It won't happen.
1) It would kill the ability to rent or sell used games. While Sony might like that, they know it would drive customers away in droves.
2) There would be keygens available about 5 minutes after the games hit the shelves, and legal owners could be prevented from using their game because someone already keygen'd the same serial.
What part of "Ph'nglui mglw'nafh Cthulhu R'lyeh wgah'nagl fhtagn" don't you understand?
#2 can be prevented by using a sufficiently complex and genuinely random code generator. While there will always be a technical chance that someone gets caught in this, proper phone support can fix this sort of problem in no time flat.
Game rentals could be dealt with via the equivalent of Volume License Keys. These discs would always present a security risk, but what makes this situation so unique is the fact that there's nothing Sony can do to resecure the system permanently on any level. The logical approach is therefore to implement something--even a fine mesh grate slows the flow of water--but to attach sufficient goodies to being legal that customers opt for it.
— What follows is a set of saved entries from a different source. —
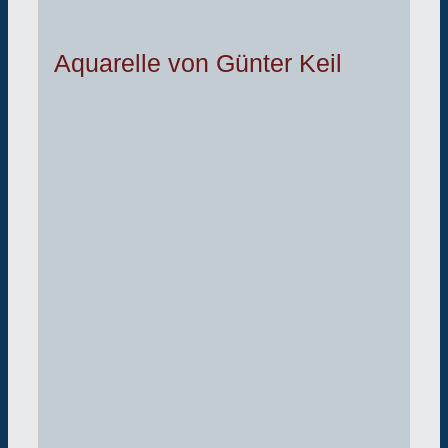
Aquarelle von Günter Keil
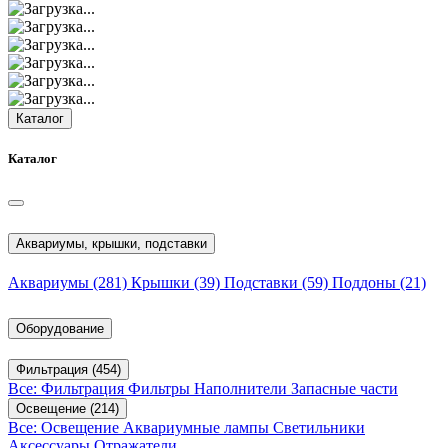
Каталог
Каталог
Аквариумы, крышки, подставки
Аквариумы
(281)
Крышки
(39)
Подставки
(59)
Поддоны
(21)
Оборудование
Фильтрация
(454)
Все: Фильтрация
Фильтры
Наполнители
Запасные части
Освещение
(214)
Все: Освещение
Аквариумные лампы
Светильники
Аксессуары
Отражатели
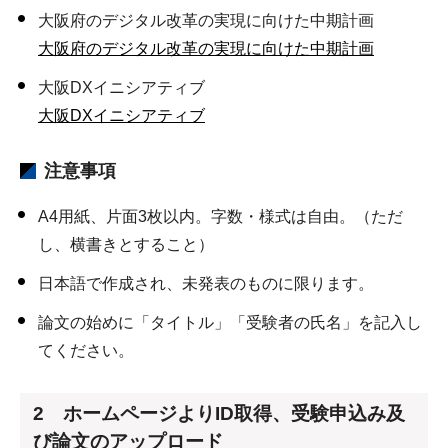
大阪府のデジタル改革の実現に向けた中期計画
大阪府のデジタル改革の実現に向けた中期計画
大阪DXイニシアティブ
大阪DXイニシアティブ
注意事項
A4用紙、片面3枚以内。字数・様式は自由。（ただ
し、横書きとすること）
日本語で作成され、未発表のものに限ります。
論文の始めに「タイトル」「受験者の氏名」を記入し
てください。
2 ホームページよりID取得、受験申込み及
び論文のアップロード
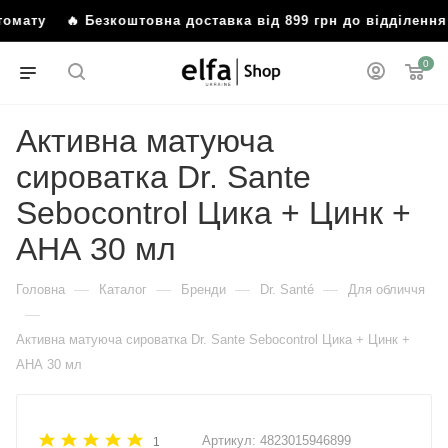
ату
🔥 Безкоштовна доставка від 899 грн до відділення а
0
Активна матуюча
сироватка Dr. Sante
Sebocontrol Цика + Цинк +
АНА 30 мл
—
—
—
—
Головна
Каталог
Бренди
Dr. Santé
Для обличчя
—
Активна матуюча сироватка Dr. Sante Sebocontrol Цика + Цинк +
АНА 30 мл
Артикул:
4823015946899
1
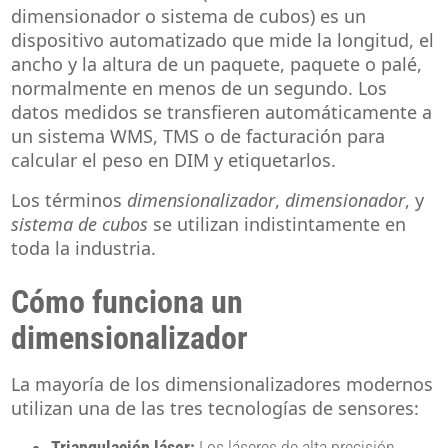
dimensionador o sistema de cubos) es un
dispositivo automatizado que mide la longitud, el
ancho y la altura de un paquete, paquete o palé,
normalmente en menos de un segundo. Los
datos medidos se transfieren automáticamente a
un sistema WMS, TMS o de facturación para
calcular el peso en DIM y etiquetarlos.
Los términos
dimensionalizador
,
dimensionador
, y
sistema de cubos
se utilizan indistintamente en
toda la industria.
Cómo funciona un
dimensionalizador
La mayoría de los dimensionalizadores modernos
utilizan una de las tres tecnologías de sensores:
Triangulación láser:
Los láseres de alta precisión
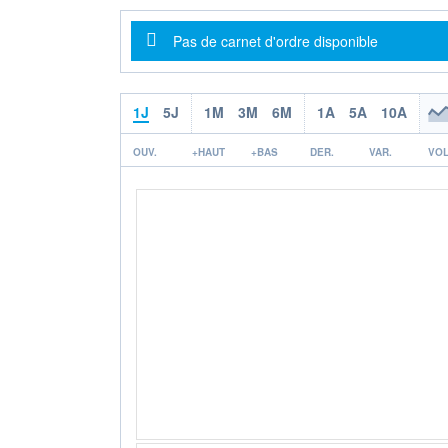
Message d'information
Pas de carnet d'ordre disponible
1J
5J
1M
3M
6M
1A
5A
10A
OUV.
+HAUT
+BAS
DER.
VAR.
VOL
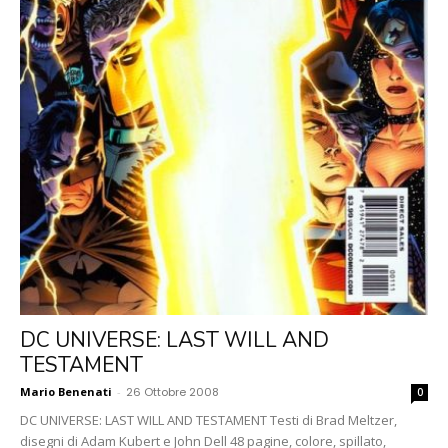
DC UNIVERSE: LAST WILL AND
TESTAMENT
Mario Benenati
-
26 Ottobre 2008
0
DC UNIVERSE: LAST WILL AND TESTAMENT Testi di Brad Meltzer,
disegni di Adam Kubert e John Dell 48 pagine, colore, spillato,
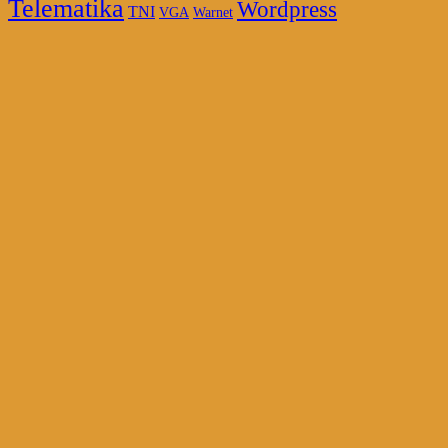
Telematika
Wordpress
TNI
VGA
Warnet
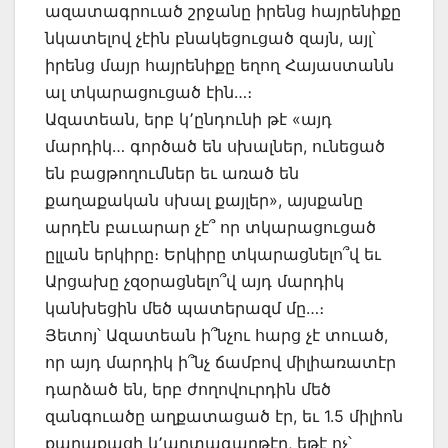
ազատագրուած շրջանը իրենց հայրենիքը
նկատելով չէին բնակեցուցած զայն, այլ՝
իրենց մայր հայրենիքը եղող Հայաստանն
ալ տկարացուցած էին…։
Ազատեան, երբ կ՚ընդունի թէ «այդ
մարդիկ… գործած են սխալներ, ունեցած
են բացթողումներ եւ առած են
քաղաքական սխալ քայլեր», այսքանը
արդէն բաւարար չէ՞ որ տկարացուցած
ըլլան երկիրը։ Երկիրը տկարացնելո՞վ եւ
Արցախը չզօրացնելո՞վ այդ մարդիկ
կանխեցին մեծ պատերազմ մը…։
Յետոյ՝ Ազատեան ի՞նչու հարց չէ տուած,
որ այդ մարդիկ ի՞նչ ճամբով միլիառատէր
դարձած են, երբ ժողովուրդին մեծ
զանգուածը աղքատացած էր, եւ 1.5 միլիոն
քաղաքացի կ՚արտագաղթէր, եթէ ոչ՝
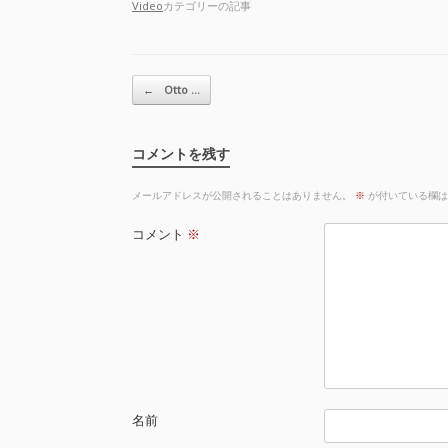
Video
カテゴリーの記事
投稿ナビゲーション
←
Otto …
コメントを残す
メールアドレスが公開されることはありません。
※
が付いている欄は
コメント
※
名前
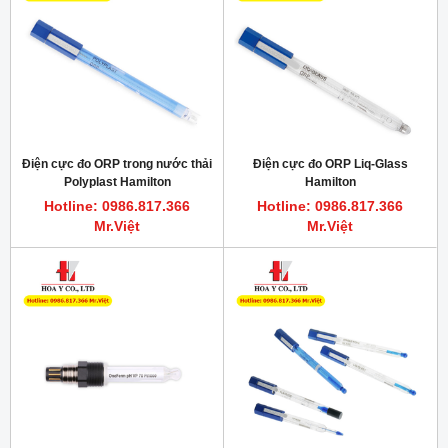
Điện cực đo ORP trong nước thải
Điện cực đo ORP Liq-Glass
Polyplast Hamilton
Hamilton
Hotline: 0986.817.366
Hotline: 0986.817.366
Mr.Việt
Mr.Việt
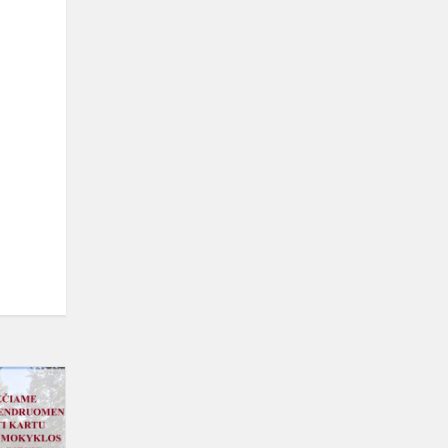
Kviečiame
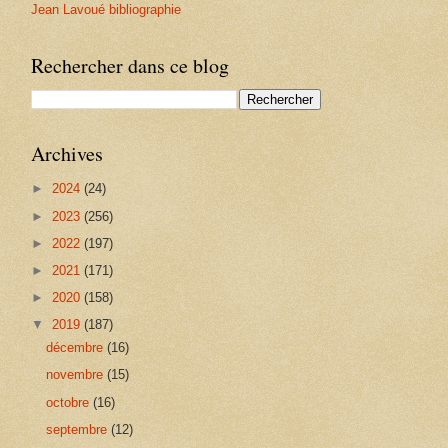
Jean Lavoué bibliographie
Rechercher dans ce blog
Archives
►
2024
(24)
►
2023
(256)
►
2022
(197)
►
2021
(171)
►
2020
(158)
▼
2019
(187)
décembre
(16)
novembre
(15)
octobre
(16)
septembre
(12)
Under the circumstances, does it really matter that VLKs are a security risk? I think not.
Fascinating, i wonder what sony will do here. I own a PS3 as well, but bought it solely for a blueray player. Ironically, i dont own a HDTV yet haha. But i use the thing to stream music, videos and pictures time to time.
I hope it doesnt go down the 360 route where getting games is soo easy. Perhaps they'll have a new iteration of the ps3 soon enough. Similar to the xbox slim, which i believe till today is not mod-able.
The ps3 extra-slim?
Doesn't work for PC software, won't work for console software.
There will be patches for most titles that allow you to simply NOP the code that asks for the serial while you're ripping the disk to your HD. A serial system would cost Sony a ton of money to support, REQUIRE you to have your system connected to the Internet for any kind of meaningful verification, and it won't even slow down the casual copiers.
If there are Volume License Keys, there will be keygens for them. Just like Windows. Has anyone *ever* had a problem finding a serial or cracked version of Windows?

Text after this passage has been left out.